Mereka sebelumnya mendirikan startup lain yang lebih dekat dengan ruang jaringan lama: Viptela, spesialis jaringan area luas yang ditentukan perangkat lunak, diakuisisi oleh Cisco seharga $610 juta pada tahun 2017.

Peralihan baru ke dalam komputasi awan ini menempatkan Alkira menghadapi gelombang calon pesaing yang berbeda, meskipun untuk saat ini pemain terbesar, seperti AWS, Azure, dan Google belum membuat kemajuan signifikan dalam kerja sama, sehingga menyisakan peluang yang sangat luas bagi mereka. pemain pihak ketiga untuk melakukan penjahitan dan virtualisasi untuk mereka.
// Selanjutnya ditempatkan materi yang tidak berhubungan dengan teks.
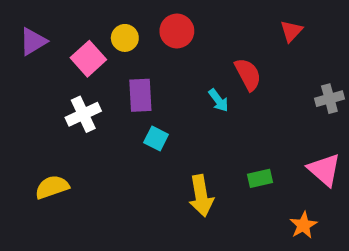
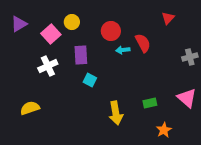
red circle: (177, 31) -> (111, 31), moved
cyan arrow: (218, 100) -> (123, 50), moved, turned 120
orange star: (303, 225) -> (164, 130), moved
Sangat menarik melihat Tiger Global memimpin putaran ini. Perusahaan ini terus menjadi pemain investasi meskipun seperti yang Anda lihat pada tabel ini (dari data PitchBook), aktivitas perusahaan benar-benar menurun dalam dua tahun terakhir, menjadikan kesepakatan ini semakin signifikan dalam konteks tersebut.

Kombinasi dari rekam jejak yang terbukti ditambah peluang pasar yang jelas tampaknya membuat Tiger unggul dalam hal ini. “Meningkatnya penggunaan cloud dan AI juga meningkatkan kompleksitas, kecepatan, dan skala kebutuhan infrastruktur jaringan,” kata Rohit Iragavarapu, dan investor di Tiger Global, dalam sebuah pernyataan. “Kami yakin Alkira berada pada posisi yang tepat untuk membuka potensi yang berkembang dari sektor yang berkembang pesat ini dengan pendekatan visioner, daya tarik pasar, dan teknologi mutakhir.”